17 comments

[ 5.3 ms ] story [ 52.9 ms ] thread
I like this. I once heard an anecdote from an AWS solution architect that they’re launching products so fast, they have real problems keeping up with it and keeping their staff trained.

The situation for us, however, is even worse: we’re expected to keep up to date with all these products, ideally across all cloud platforms. I find it simply impossible to keep up, and I appreciate this.

Thank you for the positive feedback, I really appreciate it! Creating this newsletter takes quite a bit of time expecially when there are a lot of announcements so it's great to hear that it's useful for someone besides myself.
A good example of this is AWS’ own Cloud Practitioner curriculum course topics versus what actually appears in the Cloud Practitioner exam. I scored a 100% on the knowledge check at the end of the course but a 70% on the proctored exam after missing quite a few questions about services that weren’t discussed in the study materials because the questions were covering comparatively new AWS services compared to what was in their own training material.
I've heard that it goes the other way, too: If you actually use AWS day-to-day, then you can have trouble on the exams because the exam is months out of date. So ex. if a service has some shortcoming and then they fix it, the exam might still expect you to say that the service can't do X.
>I find it simply impossible to keep up

How so? There are so many blogs, podcasts, news feeds, and youtube channels about clouds.

https://aws.amazon.com/blogs even have a RSS feed for lazy persons

I would say you have probably answered your own question: There are so many blogs, podcasts, news feeds, and youtube channels that it often feels hard to stay on top of exactly what is relevant.
Blogs aren't training material. Blogs are a story arc, and story arc TV shows tend to have problems courting new viewers in later seasons. People drop in, have absolutely no idea what's going on, and leave.
(comment deleted)
Anecdotally, I've met a couple at the party held by a common buddy who were sales managers at IBM and brought them the news that their company has a public cloud which went GA 6 months ago.
Happy accident, or on purpose?

If you can't even keep up with one vendor, then you'll have to choose one to pay attention to and give up on tracking the rest...

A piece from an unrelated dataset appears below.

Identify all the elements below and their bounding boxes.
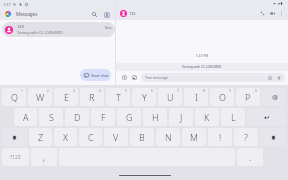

> The announcement does not specify whether this will also work with EKS (Kubernetes) Fargate but the mounts appear to be on the container level. Given this it seems likely that this will work for EKS also. If you have definitive information about this please let me know and I will send an update next week.

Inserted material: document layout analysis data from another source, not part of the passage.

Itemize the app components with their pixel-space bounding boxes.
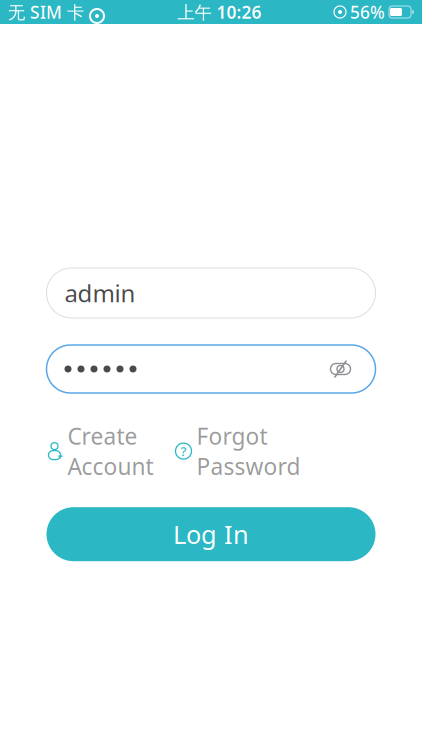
- button[interactable]: Log In: [46, 507, 376, 561]
- staticText: Log In: [173, 517, 249, 551]
- staticText: 上午 10:26: [178, 0, 262, 24]
- button[interactable]: Create Account: [46, 421, 154, 481]
- staticText: Create Account: [68, 421, 154, 481]
- staticText: 56%: [350, 0, 385, 24]
- staticText: Forgot Password: [196, 421, 300, 481]
- button[interactable]: Show password: [324, 354, 358, 384]
- staticText: admin: [64, 277, 136, 309]
- staticText: ?: [180, 442, 186, 460]
- button[interactable]: ?: [176, 421, 300, 481]
- staticText: 无 SIM 卡: [8, 0, 84, 24]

If I remember correctly, EFS is distributed NFS. If they support automatically provisioning AWS EBS blocks, mounting them into a fargate instance, and specifying IOPS/transfer speed/replication they'd surpass most of the offerings from other clouds platforms. Provisioning local/distributed storage (fs & block) is a massive pain in most clouds. AWS is one of the few clouds that I've used that let you provision IOPS and bandwidth. If you can provision block, file system, distributed, local, and specify performance requirements you'd be able to make some really efficient systems with no external DBs.

edited: typo NTFS->NFS

> EFS is distributed NTFS

I'm 99.999% sure this is a straightforward typo, but it's NFS (Network File System) not NTFS (the Windows NT File System).

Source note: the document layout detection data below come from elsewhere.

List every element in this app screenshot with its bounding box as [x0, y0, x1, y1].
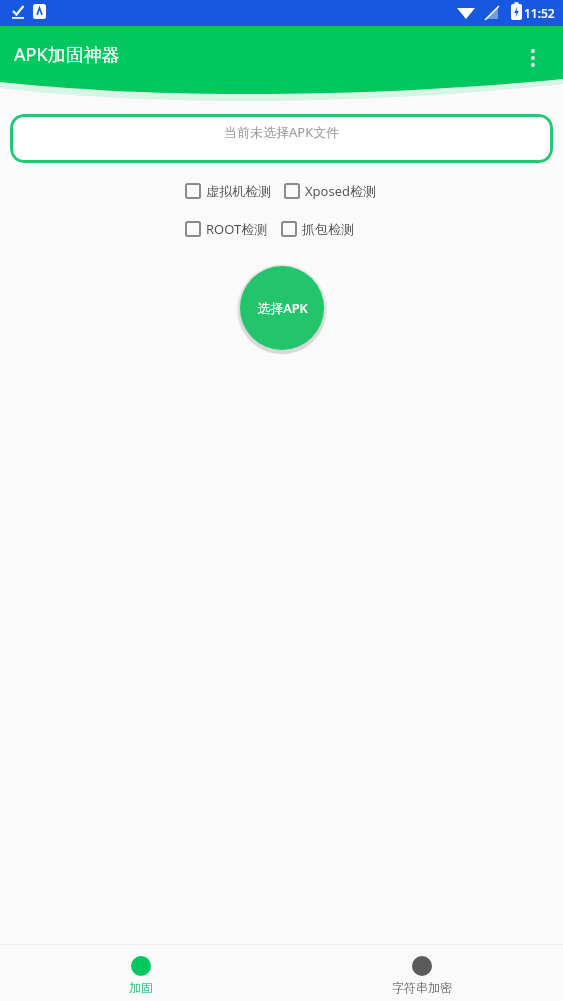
button[interactable]: 加固: [0, 945, 281, 1001]
button[interactable]: 选择APK: [240, 266, 324, 350]
staticText: 11:52: [524, 5, 555, 21]
staticText: 字符串加密: [392, 980, 452, 995]
staticText: 加固: [129, 980, 153, 995]
button[interactable]: ROOT检测: [186, 218, 268, 240]
staticText: 抓包检测: [302, 221, 354, 237]
button[interactable]: More options: [517, 42, 549, 74]
staticText: 选择APK: [257, 299, 308, 317]
button[interactable]: 抓包检测: [282, 219, 354, 239]
staticText: Xposed检测: [305, 182, 377, 200]
button[interactable]: Xposed检测: [285, 180, 377, 202]
button[interactable]: 虚拟机检测: [186, 181, 271, 201]
staticText: ROOT检测: [206, 220, 268, 238]
staticText: APK加固神器: [14, 42, 120, 67]
staticText: 当前未选择APK文件: [224, 123, 340, 141]
button[interactable]: 当前未选择APK文件: [10, 114, 553, 163]
button[interactable]: 字符串加密: [281, 945, 563, 1001]
staticText: 虚拟机检测: [206, 183, 271, 199]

Yep, too early and too little coffee. s/ntfs/nfs/g
You are correct on most points. I am actually looking at spinning up a basic EKS Fargate service to see if I can mount an EFS file system there also.
I think this kind of sites are valuable as it is quite hard to keep track of the ever changing IT world.

In the beginning of this year we started https://nativecloud.dev/ which is a weekly curated list of noteworthy articles and tools of the cloud native world. We aim to publish every sunday.

I also recommend https://devopsish.com/ which is always on point.

DevOpsIsh is great, I am a subscriber there also. I started ThisWeekInDevops to serve a slightly different need for a similar audience. I wanted to keep up with just new announcements in the Cloud/DevOps space but without filtering all the content marketing that passes for announcements these days.

There was nothing out there quite like what I wanted so I started it myself. I focus on really only covering actual NEW stuff and filtering out the existing stuff.